日本側について無敵の戦力でもってアメリカ軍をバッタバッタと!・・・という話ではありません。どちらにも付かず、あくまで「専守防衛」を守ろうとし、戦艦大和に対しても牙をむこうとまでします。
この巻ではありませんが、主人公が放った言葉が心に刺さります。
「俺たちに肌の白い黄色いはないんだよ。流す血は全て赤いんだ。」(←うろ憶え)
ですが、何やら最近はどうもかなり日本軍に傾倒してきています(^^;)。この巻でも撤退を成功させるためとはいえ、米軍の飛行場に奇襲をかけて全滅させたりする作戦に参加したりしてます。さすがに作者も戦闘をせずに回避するネタに詰まってきましたかねぇ(^^;)。
この話のもう一本の柱が「核」の存在です。「沈黙の艦隊」でもそうでしたが、どうやら作者さんは「抑止力としての核」の存在には賛成のようです。
今回は、アメリカより先に日本が核を持つ事により、早期講和に持ち込もうとするもう一人の主人公が存在します。彼は帝国軍人なのですが、未来の日本を知り、その戦後日本に絶望します。そして屈辱と妥協に満ちた戦後ではなく、日本人として誇りと尊厳を保った新しい戦後を模索した結果、前の結論に至ります。
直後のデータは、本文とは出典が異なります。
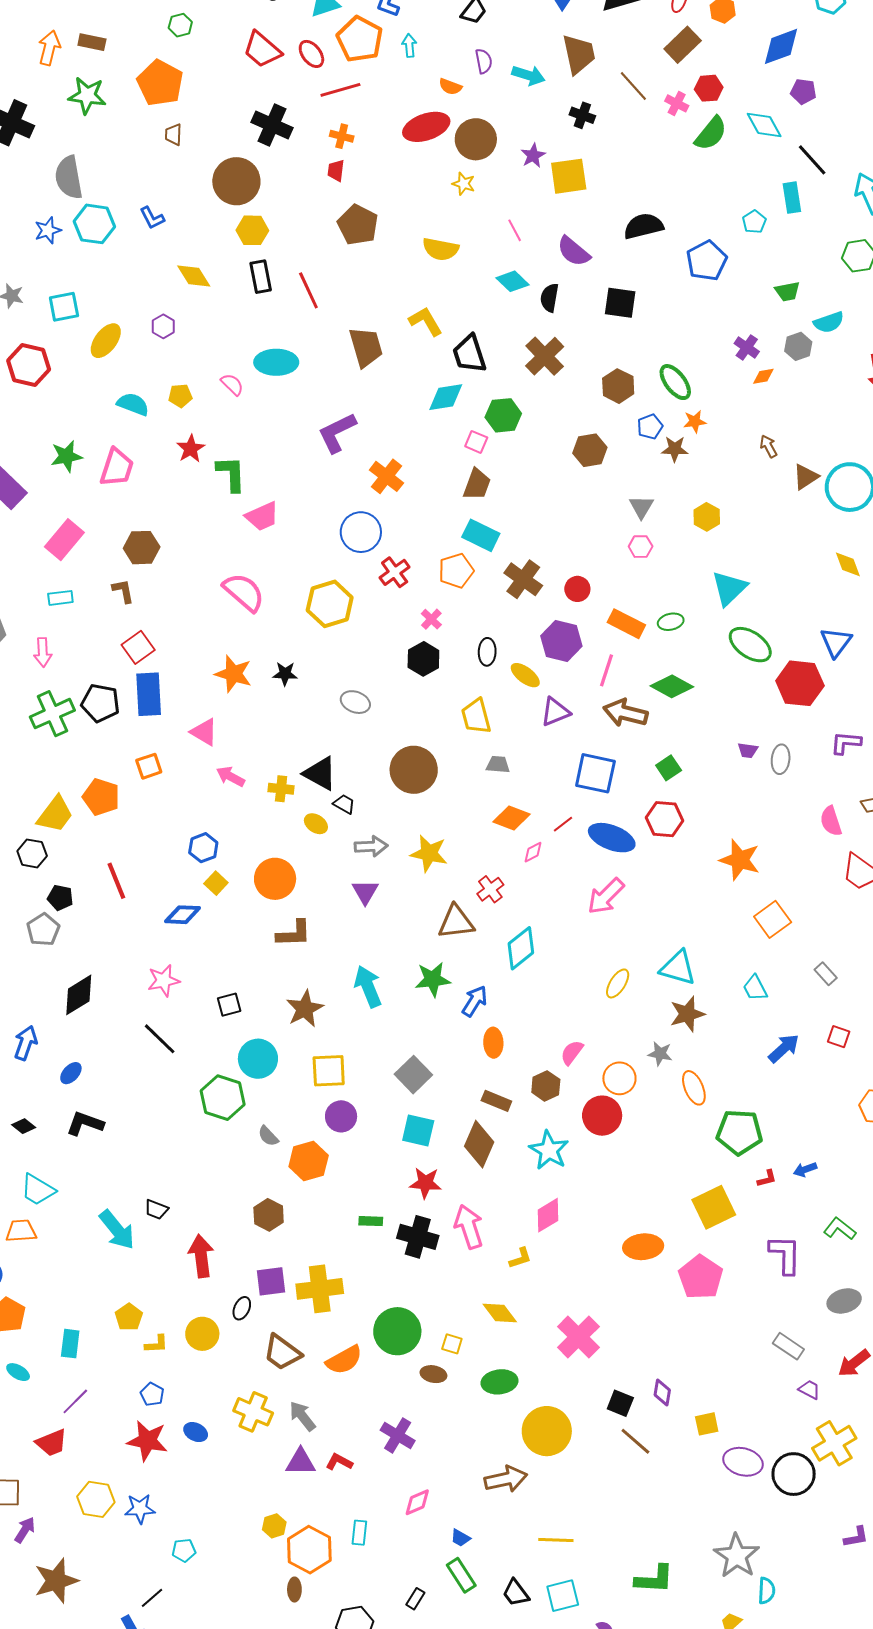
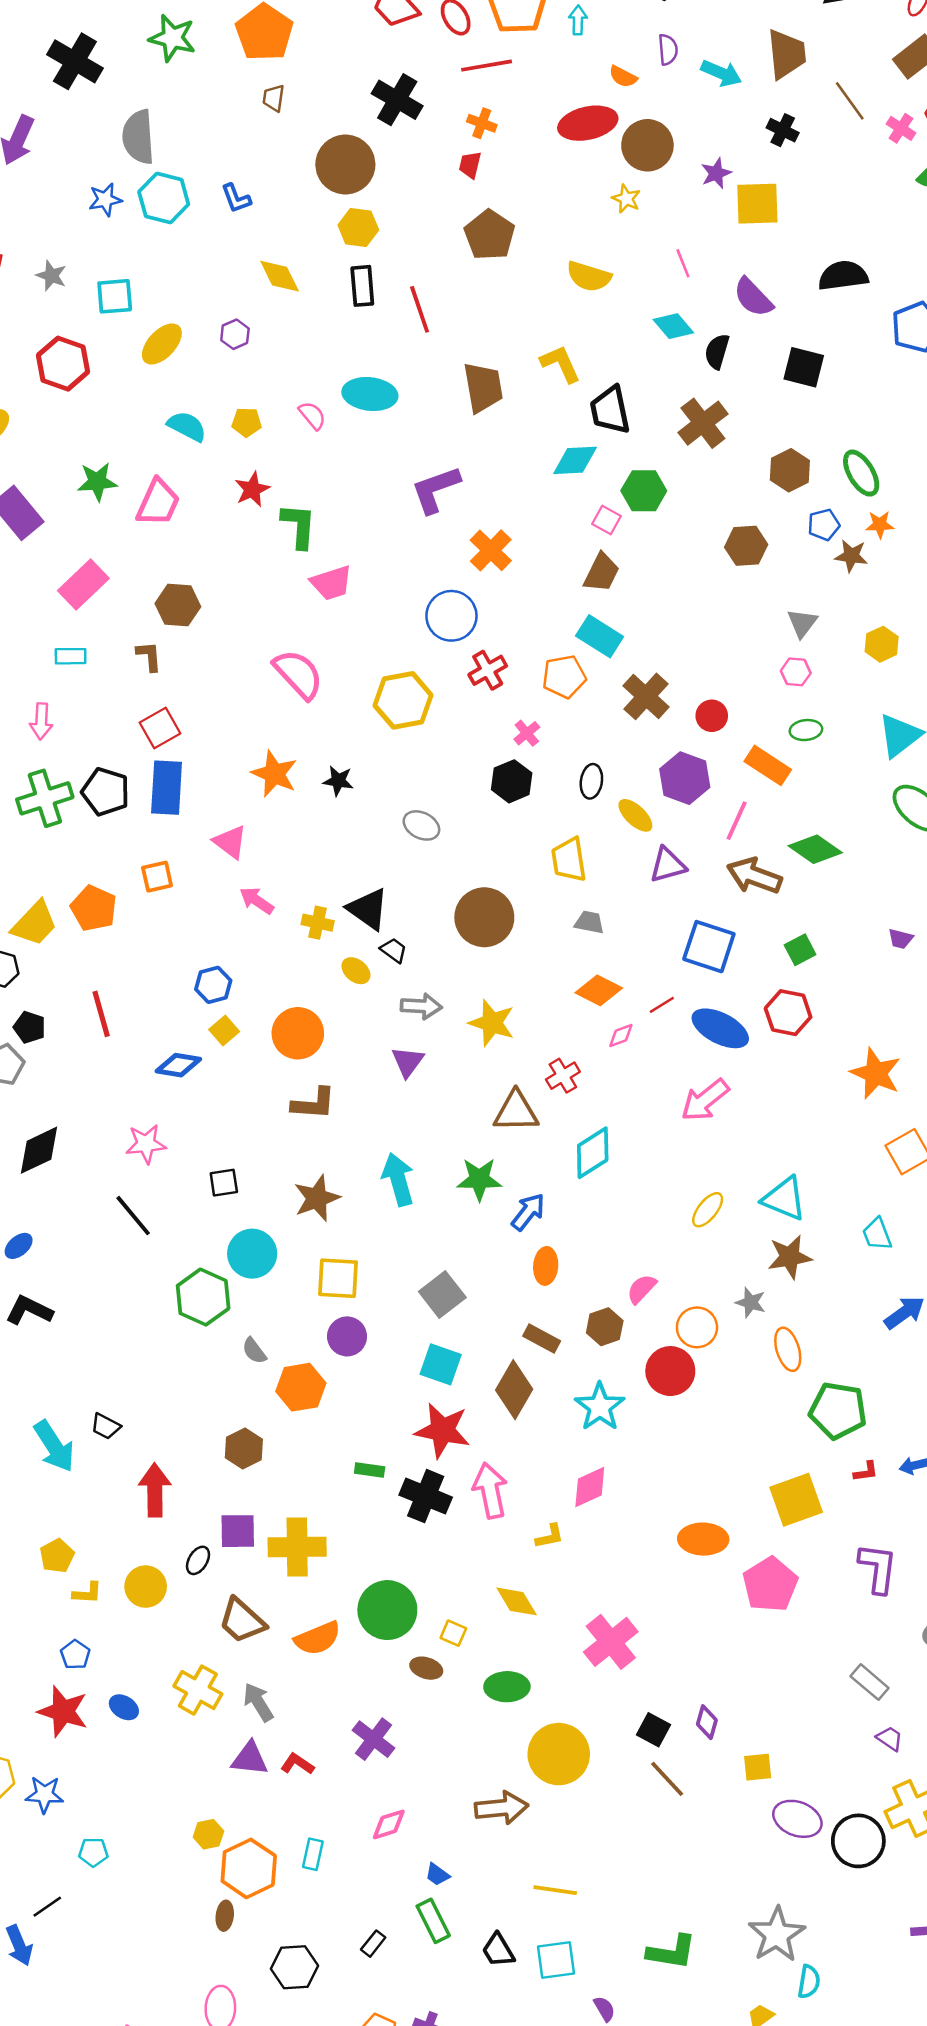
green ellipse: (671, 622) -> (806, 730), moved
red star: (425, 1183) -> (442, 1430), size x1.4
「沈黙の艦隊」でもそうでしたが「日本の戦後とは何であったのか、そしてこれからどういう姿勢を持って進んでいくべきか」を漫画の想像力でもってリアルにシミュレートしてみせようとする作者さんの毎回のテンションの高さには脱帽します。(決して軍事力という物を積極的に肯定する訳ではありません)
欺瞞に満ちた言葉でもって、積極的に自衛隊が海外派兵(≠派遣)されようとする昨今、まだまだ予断を許さない展開を見せてくれそうで目が離せません。